*** Opening of SOURCE DATA ***

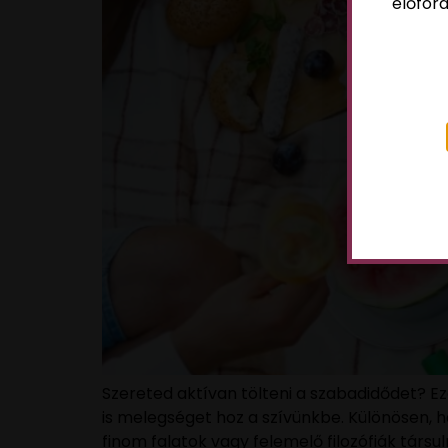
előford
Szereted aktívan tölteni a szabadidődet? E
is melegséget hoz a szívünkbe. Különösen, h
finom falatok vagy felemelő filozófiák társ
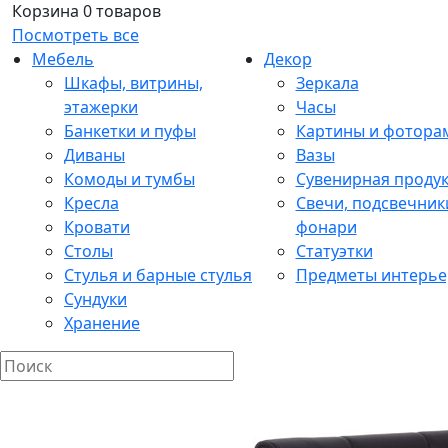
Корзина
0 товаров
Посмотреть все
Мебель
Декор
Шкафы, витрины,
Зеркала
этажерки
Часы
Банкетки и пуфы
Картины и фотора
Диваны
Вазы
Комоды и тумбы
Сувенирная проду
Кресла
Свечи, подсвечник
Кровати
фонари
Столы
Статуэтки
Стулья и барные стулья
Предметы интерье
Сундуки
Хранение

*** Close of SOURCE DATA ***
*** Opening of SOURCE DATA ***

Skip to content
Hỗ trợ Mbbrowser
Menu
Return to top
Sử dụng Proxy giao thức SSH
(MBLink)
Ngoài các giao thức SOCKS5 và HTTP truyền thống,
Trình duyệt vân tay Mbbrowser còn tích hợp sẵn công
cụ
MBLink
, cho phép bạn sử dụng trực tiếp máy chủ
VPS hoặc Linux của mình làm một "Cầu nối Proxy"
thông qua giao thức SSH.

*** Close of SOURCE DATA ***

### WORK TO BE COMPLETED
Report every line of the records that contains the word "thức".

### FINAL ANSWER
Sử dụng Proxy giao thức SSH
Ngoài các giao thức SOCKS5 và HTTP truyền thống,
thông qua giao thức SSH.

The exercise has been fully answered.